*** Opening Provided data ***
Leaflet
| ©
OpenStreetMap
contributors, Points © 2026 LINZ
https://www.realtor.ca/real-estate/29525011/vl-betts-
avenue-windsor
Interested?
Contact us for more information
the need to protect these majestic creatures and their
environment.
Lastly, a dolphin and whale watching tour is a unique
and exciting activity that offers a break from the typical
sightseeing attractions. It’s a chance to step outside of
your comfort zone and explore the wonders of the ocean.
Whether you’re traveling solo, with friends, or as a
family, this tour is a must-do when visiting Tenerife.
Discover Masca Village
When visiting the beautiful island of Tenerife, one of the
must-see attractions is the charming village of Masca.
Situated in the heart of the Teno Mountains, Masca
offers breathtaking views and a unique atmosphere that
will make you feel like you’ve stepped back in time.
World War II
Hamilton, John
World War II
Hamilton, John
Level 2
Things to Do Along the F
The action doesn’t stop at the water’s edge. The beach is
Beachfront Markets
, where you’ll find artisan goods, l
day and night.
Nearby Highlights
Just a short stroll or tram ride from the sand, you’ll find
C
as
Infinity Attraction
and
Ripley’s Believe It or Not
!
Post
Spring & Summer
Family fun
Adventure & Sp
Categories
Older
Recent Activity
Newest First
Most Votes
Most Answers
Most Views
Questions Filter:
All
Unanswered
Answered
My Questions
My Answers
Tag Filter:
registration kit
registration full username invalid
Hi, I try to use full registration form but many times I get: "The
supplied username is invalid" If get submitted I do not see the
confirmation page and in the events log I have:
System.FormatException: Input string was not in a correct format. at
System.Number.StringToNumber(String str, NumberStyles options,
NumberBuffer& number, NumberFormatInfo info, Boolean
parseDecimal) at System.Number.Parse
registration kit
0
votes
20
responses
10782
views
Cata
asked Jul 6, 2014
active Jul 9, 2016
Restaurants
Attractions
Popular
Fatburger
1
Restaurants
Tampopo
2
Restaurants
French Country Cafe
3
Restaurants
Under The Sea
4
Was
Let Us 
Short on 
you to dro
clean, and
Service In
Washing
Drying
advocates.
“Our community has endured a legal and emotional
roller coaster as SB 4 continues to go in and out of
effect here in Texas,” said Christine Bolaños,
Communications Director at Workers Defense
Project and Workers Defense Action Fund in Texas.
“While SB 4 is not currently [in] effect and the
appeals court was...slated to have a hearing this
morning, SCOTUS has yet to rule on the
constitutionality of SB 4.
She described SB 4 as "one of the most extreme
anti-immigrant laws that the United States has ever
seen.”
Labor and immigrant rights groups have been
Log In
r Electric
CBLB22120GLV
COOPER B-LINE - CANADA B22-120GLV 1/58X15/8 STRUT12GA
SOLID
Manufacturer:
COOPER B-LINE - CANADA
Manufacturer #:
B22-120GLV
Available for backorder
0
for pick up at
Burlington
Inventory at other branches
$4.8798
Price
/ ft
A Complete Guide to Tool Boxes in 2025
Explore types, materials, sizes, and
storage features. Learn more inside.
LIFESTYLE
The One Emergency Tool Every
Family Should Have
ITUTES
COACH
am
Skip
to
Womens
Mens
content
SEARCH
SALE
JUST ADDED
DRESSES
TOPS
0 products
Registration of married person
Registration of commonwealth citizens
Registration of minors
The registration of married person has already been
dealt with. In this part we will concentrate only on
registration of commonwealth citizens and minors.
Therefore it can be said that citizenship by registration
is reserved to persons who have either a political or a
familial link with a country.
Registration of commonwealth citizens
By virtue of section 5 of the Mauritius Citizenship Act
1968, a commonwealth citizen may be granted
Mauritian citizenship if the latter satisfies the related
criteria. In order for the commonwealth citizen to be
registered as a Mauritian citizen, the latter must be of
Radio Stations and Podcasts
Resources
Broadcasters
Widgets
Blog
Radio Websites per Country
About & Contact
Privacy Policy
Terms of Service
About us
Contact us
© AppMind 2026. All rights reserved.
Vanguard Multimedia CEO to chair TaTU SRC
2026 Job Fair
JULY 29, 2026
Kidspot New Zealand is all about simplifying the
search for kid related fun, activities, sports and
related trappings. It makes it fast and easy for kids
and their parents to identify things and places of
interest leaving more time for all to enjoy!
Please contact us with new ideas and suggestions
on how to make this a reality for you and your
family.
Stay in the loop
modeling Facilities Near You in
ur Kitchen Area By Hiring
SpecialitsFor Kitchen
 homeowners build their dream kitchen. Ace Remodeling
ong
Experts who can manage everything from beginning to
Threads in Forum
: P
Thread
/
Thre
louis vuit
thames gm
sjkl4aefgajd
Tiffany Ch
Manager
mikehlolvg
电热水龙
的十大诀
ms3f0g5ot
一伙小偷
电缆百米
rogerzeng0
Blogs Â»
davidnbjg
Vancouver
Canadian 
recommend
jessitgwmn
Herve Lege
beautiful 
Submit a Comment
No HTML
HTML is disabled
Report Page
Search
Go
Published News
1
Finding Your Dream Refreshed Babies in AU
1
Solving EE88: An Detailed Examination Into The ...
*** Closing Provided data ***
What to work on:
Where a line of the data contains "their", copy that line.

Exercise answer:
the need to protect these majestic creatures and their
and their parents to identify things and places of
 homeowners build their dream kitchen. Ace Remodeling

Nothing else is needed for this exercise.